Extracted page text data:
###

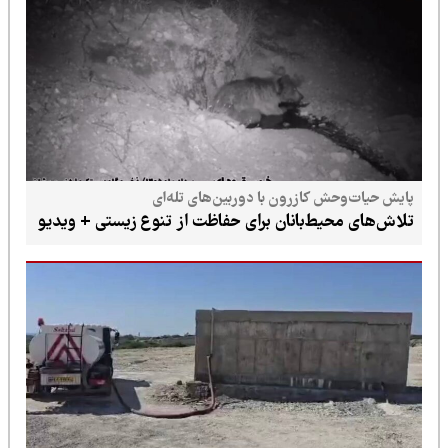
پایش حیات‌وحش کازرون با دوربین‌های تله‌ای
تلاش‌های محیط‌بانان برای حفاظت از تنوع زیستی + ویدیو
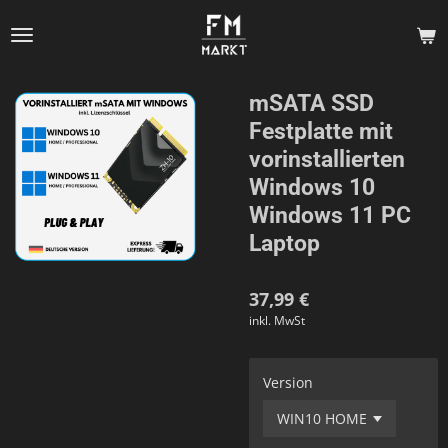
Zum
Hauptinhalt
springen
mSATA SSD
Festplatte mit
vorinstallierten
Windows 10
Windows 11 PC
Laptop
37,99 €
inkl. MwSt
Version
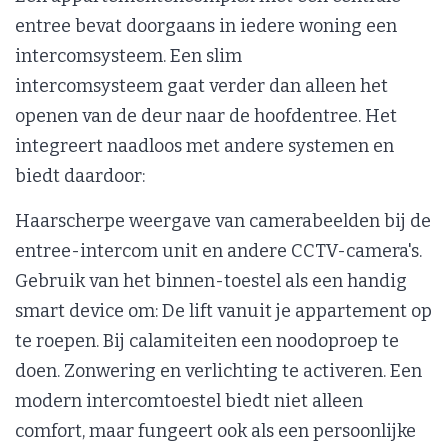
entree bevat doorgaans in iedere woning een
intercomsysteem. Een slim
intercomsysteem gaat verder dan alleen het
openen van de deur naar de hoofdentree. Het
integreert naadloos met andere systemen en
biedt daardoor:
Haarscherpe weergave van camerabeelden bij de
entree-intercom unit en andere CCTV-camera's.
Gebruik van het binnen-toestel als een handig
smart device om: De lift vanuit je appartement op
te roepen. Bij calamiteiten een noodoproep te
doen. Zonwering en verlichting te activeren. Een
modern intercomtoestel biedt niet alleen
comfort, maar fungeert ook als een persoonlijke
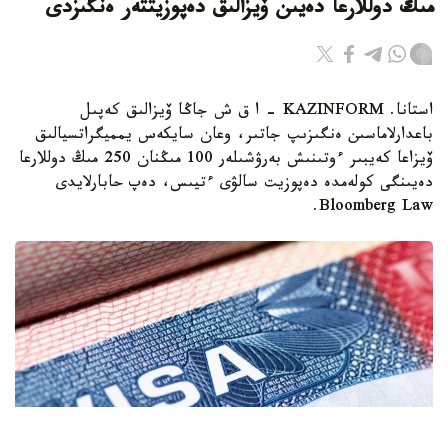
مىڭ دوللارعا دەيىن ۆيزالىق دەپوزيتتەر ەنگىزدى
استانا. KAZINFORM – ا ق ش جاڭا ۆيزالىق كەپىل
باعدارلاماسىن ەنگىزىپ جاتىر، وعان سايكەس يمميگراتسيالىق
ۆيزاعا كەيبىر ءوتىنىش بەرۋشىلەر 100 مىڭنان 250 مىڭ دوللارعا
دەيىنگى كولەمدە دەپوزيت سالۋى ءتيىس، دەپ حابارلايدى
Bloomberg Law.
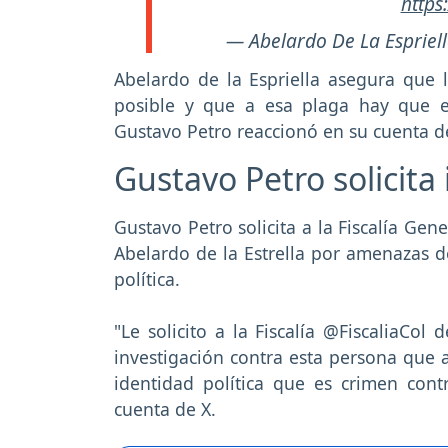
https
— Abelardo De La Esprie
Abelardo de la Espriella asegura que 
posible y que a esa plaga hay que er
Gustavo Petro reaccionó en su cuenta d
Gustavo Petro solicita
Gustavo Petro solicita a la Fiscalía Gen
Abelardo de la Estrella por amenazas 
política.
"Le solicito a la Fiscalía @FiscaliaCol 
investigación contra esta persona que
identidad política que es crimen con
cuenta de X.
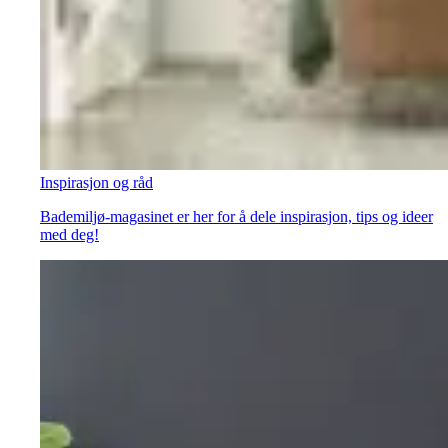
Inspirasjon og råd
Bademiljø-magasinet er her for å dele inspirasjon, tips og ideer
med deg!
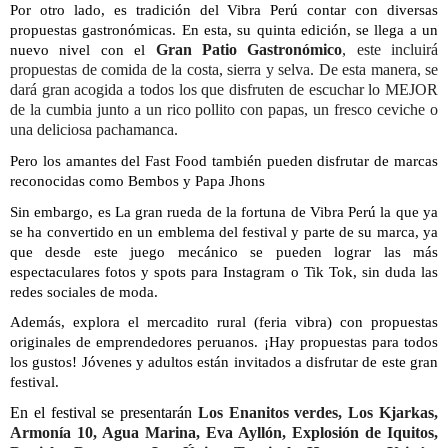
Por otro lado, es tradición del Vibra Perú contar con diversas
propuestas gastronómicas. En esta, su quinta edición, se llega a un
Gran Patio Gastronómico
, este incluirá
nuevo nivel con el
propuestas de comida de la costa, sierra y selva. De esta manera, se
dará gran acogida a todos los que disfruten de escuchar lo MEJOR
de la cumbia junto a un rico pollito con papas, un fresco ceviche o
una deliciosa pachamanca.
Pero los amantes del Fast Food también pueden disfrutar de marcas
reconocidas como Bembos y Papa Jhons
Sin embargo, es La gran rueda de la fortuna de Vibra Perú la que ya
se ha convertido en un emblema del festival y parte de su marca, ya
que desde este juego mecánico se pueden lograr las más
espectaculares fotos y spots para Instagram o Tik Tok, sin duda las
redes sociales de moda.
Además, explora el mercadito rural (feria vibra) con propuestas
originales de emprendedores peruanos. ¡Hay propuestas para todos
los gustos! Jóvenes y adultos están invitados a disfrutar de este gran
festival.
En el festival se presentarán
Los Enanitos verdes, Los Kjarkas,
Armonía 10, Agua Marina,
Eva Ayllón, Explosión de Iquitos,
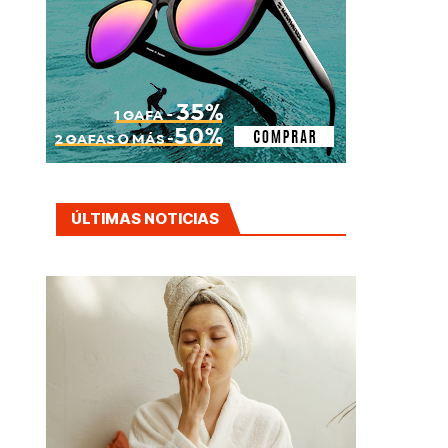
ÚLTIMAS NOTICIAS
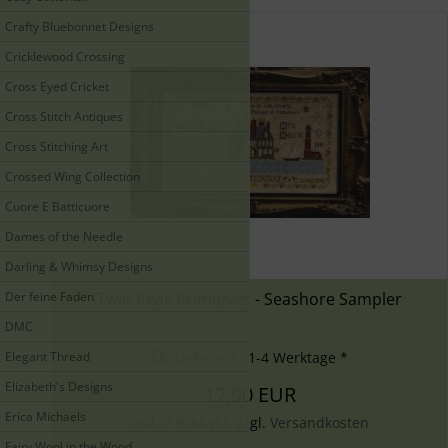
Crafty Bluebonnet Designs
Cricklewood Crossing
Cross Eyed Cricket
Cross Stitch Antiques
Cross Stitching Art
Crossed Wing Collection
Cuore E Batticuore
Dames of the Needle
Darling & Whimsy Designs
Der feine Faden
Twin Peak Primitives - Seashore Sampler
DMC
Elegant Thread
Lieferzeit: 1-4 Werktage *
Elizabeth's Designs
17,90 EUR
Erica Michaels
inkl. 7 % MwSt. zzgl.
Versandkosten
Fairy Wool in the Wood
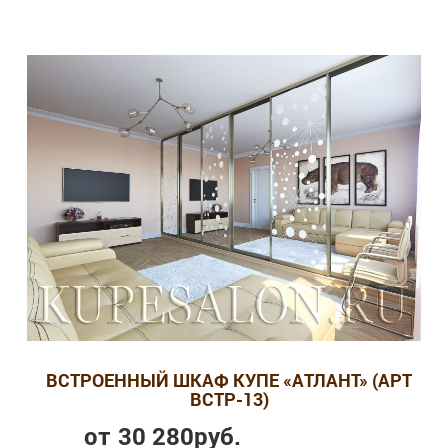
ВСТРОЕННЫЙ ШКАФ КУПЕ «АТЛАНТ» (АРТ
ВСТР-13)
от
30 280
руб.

###

__THE PROBLEM__. Some lines above hold the word "propuestas". Copy all of them.

__YOUR RESPONSE__.
propuestas gastronómicas. En esta, su quinta edición, se llega a un
propuestas de comida de la costa, sierra y selva. De esta manera, se
Además, explora el mercadito rural (feria vibra) con propuestas
originales de emprendedores peruanos. ¡Hay propuestas para todos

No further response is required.